◆ **REQUIRED ACTION**
Among the entries that follow, how many lines contain the string "units"? Write the number alone.

◆ **DATA FOR ANALYSIS**

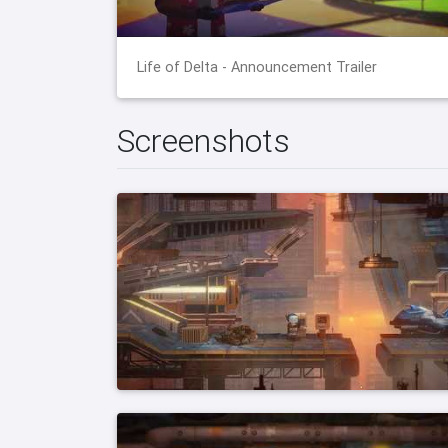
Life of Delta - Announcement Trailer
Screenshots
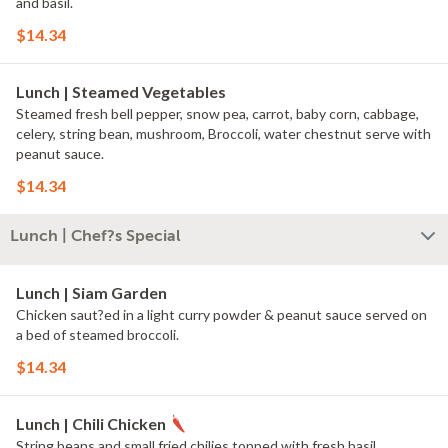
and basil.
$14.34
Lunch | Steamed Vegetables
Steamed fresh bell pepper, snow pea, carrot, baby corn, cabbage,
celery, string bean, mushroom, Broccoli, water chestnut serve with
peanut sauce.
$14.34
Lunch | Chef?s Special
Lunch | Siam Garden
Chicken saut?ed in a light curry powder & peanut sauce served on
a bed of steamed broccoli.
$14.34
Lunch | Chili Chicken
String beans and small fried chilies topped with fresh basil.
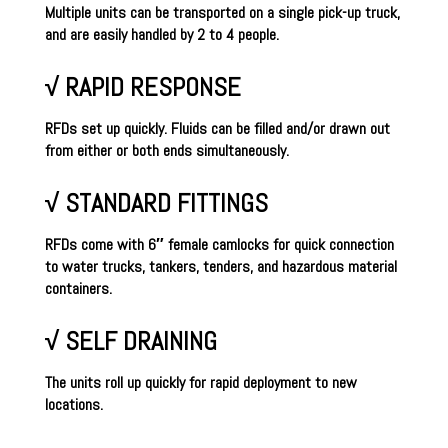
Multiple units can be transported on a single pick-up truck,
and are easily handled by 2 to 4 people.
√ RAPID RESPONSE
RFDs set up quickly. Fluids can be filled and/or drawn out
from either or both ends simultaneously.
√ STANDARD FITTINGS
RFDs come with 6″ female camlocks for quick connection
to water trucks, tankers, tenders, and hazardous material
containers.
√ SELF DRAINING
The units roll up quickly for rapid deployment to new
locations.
--
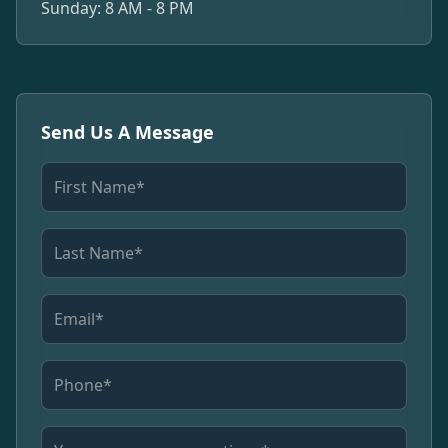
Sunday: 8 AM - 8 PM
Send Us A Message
...
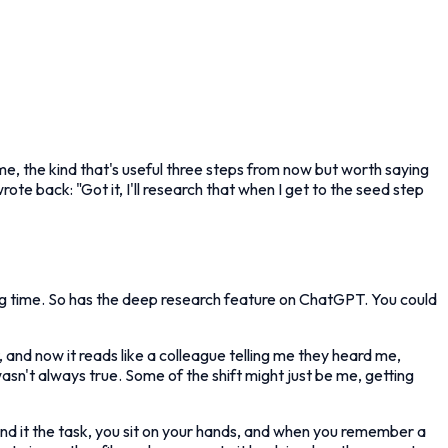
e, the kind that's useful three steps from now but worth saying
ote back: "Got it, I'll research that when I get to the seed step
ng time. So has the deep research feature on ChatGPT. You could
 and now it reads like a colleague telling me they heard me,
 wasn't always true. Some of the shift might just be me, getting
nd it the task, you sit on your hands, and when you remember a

◆ **SOLUTION**
2